> **WHAT TO PRODUCE**
When you transcribe the data below, reproduce every line exactly and leave each picture out.

[[ SOURCE MATERIAL, beginning ]]

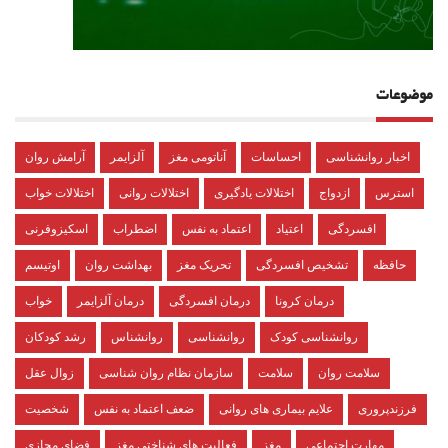
موضوعات
اخبار روانشناسی
احساسات
آناتومی مغز
آلزایمر
آرامش روان
استرس
ازدواج
اختلالات یادگیری
اختلالات روانی
اختلالات خواب
افسردگی
اعتیاد
اعتماد به نفس
اضطراب
اسکیزوفرنی
حافظه
تشخیص افسردگی
تحریک مغز
بهداشت روان
اوتیسم
درمان کرونا
درمان افسردگی
درمان آلزایمر
خواب
روانشناسی کودک
روانشناسی
روانشناس
رشد کودکان
سلامت روان
سلامت
سازمان نظام روان شناسی
زوال عقل
فرزندپروری
علایم بیماری های روانی
ضعف اعتماد به نفس
شخصیت
مهارت اجتماعی
مغز
فعالیت های شناختی مغز
فضای مجازی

[[ SOURCE MATERIAL, end ]]

> **EXERCISE RESPONSE**
موضوعات
اخبار روانشناسی
احساسات
آناتومی مغز
آلزایمر
آرامش روان
استرس
ازدواج
اختلالات یادگیری
اختلالات روانی
اختلالات خواب
افسردگی
اعتیاد
اعتماد به نفس
اضطراب
اسکیزوفرنی
حافظه
تشخیص افسردگی
تحریک مغز
بهداشت روان
اوتیسم
درمان کرونا
درمان افسردگی
درمان آلزایمر
خواب
روانشناسی کودک
روانشناسی
روانشناس
رشد کودکان
سلامت روان
سلامت
سازمان نظام روان شناسی
زوال عقل
فرزندپروری
علایم بیماری های روانی
ضعف اعتماد به نفس
شخصیت
مهارت اجتماعی
مغز
فعالیت های شناختی مغز
فضای مجازی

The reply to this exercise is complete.